Per quanto riguarda gli end-point secondari nel gruppo atorvastatina si ebbe una riduzione degli eventi cardiovascolari maggiori (HR 0,87; IC95% 0,77-0,98; p = 0,02) e di ogni evento coronarico (HR 0,84; IC95% 0,76-0,91; p < 0,001).
Non ci furono differenze tra i due gruppi per quanto riguardava le morti non cardiovascolari (HR 0,92; IC95% 0,73-1,15; p = 0,47) e i decessi da ogni causa (HR 0,98; IC95% 0,85-1,13; p = 0,81).
Nel gruppo atorvastatina si ebbe una percentuale più elevata di interruzione del trattamento a causa di effetti collaterali non gravi, però l'interruzione dovuta ad un aumento delle transaminasi si verificò più spesso nel gruppo simvastatina (n = 43 vs 5; 1% vs 0,1%). Miopatia grave e rabdomiolisi furono rari in entrambi i gruppi.
Gli autori concludono che la terapia aggressiva con statina ad alto dosaggio nei pazienti com pregresso infarto miocardico, anche se non riduce gli eventi coronarici maggiori, porta a riduzione di alcuni end-point secondari e dell'infarto non fatale.

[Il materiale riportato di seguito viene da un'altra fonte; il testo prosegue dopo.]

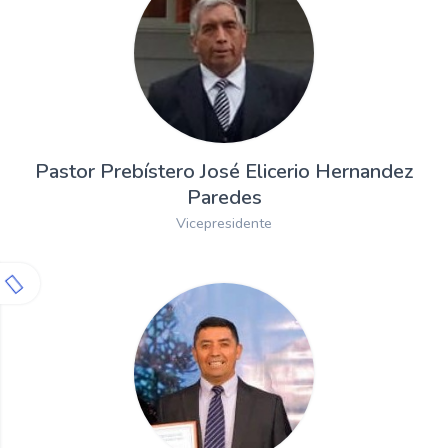
Pastor Prebístero José Elicerio Hernandez
Paredes
Vicepresidente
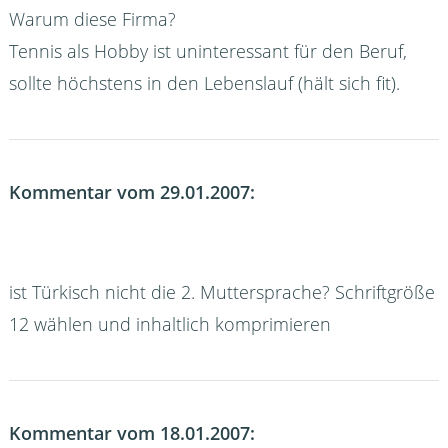
Warum diese Firma?
Tennis als Hobby ist uninteressant für den Beruf,
sollte höchstens in den Lebenslauf (hält sich fit).
Kommentar vom 29.01.2007:
ist Türkisch nicht die 2. Muttersprache? Schriftgröße
12 wählen und inhaltlich komprimieren
Kommentar vom 18.01.2007:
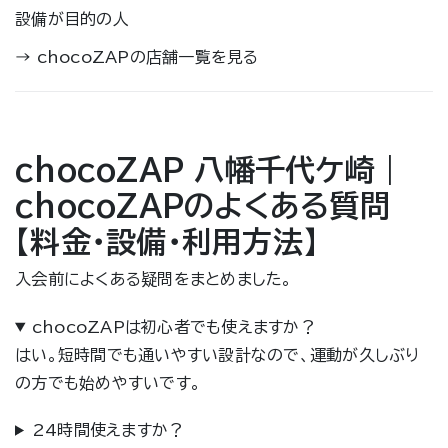
設備が目的の人
→
chocoZAPの店舗一覧を見る
chocoZAP 八幡千代ケ崎｜
chocoZAPのよくある質問
【料金・設備・利用方法】
入会前によくある疑問をまとめました。
chocoZAPは初心者でも使えますか？
はい。短時間でも通いやすい設計なので、運動が久しぶり
の方でも始めやすいです。
24時間使えますか？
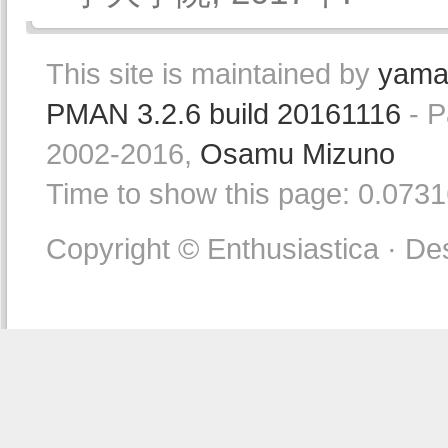
This site is maintained by
yama
PMAN 3.2.6 build 20161116
- P
2002-2016,
Osamu Mizuno
Time to show this page: 0.073
Copyright © Enthusiastica · De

Fonte: JAMA 2005; 294. 2437-2445

Commento di Renato Rossi

Si è recentemente scritto sul vezzo di passare in secondo piano i risultati di uno studio sull'end-point primario, quando questo risulta negativo rispetto all'ipotesi di partenza, puntando invece i riflettori su end-point secondari (vedi a tal proposito la pillole sulla interpretazione degli studi PROACTIVE e ASCOT-BPLA ad opera di Battaggia e Vaona). Purtroppo tocca ripetersi, a costo di apparire noiosi.
Quando si costruisce uno studio lo si disegna per rispondere alla domanda: "Il trattamento è in grado di ridurre l'end-point primario rispetto al placebo o al farmaco di controllo?". La potenza statistica dello studio viene tarata su questo end-point. In altri termini possiamo dire che la capacità statistica dello studio è "tutta impegnata" nella valutazione dell'end-point primario (sia esso unico o composto). La valutazione di end-point secondari può fornire utili informazioni aggiuntive qualora non siano in contrasto con i risultati ottenuti sull'end-poit primario; in caso contrario le informazioni che da loro si ottengono possono servire a formulare delle ipotesi che però andranno confermate in studi successivi. Così una riduzione statisticamente significativa di uno o più end-point secondari è solo "apparente" in quanto, giova ricordarlo ancora, il potere statistico "reale" dello studio è stato consumato per l'end-point primario.
Allora come si dovrebbero interpretare i risultati dello studio IDEAL?
La domanda essenziale degli studiosi era: "Una statina ad alto dosaggio riduce gli eventi coronarici maggiori (morte coronarica, infarto non fatale, arresto cardiaco con recupero del paziente) rispetto ad una statina a dosaggio standard in soggetti con pregresso infarto miocardico?". Il risultato dello studio in questo senso è stato negativo.
Il riscontro di una riduzione di un singolo componente dell'end-point primario (infarto miocardico) e di alcuni end-point secondari permette di ipotizzare che alcuni benefici con la terapia ipolipemizzante aggressiva ci possano essere, ma andranno confermati da RCT appositamente disegnati.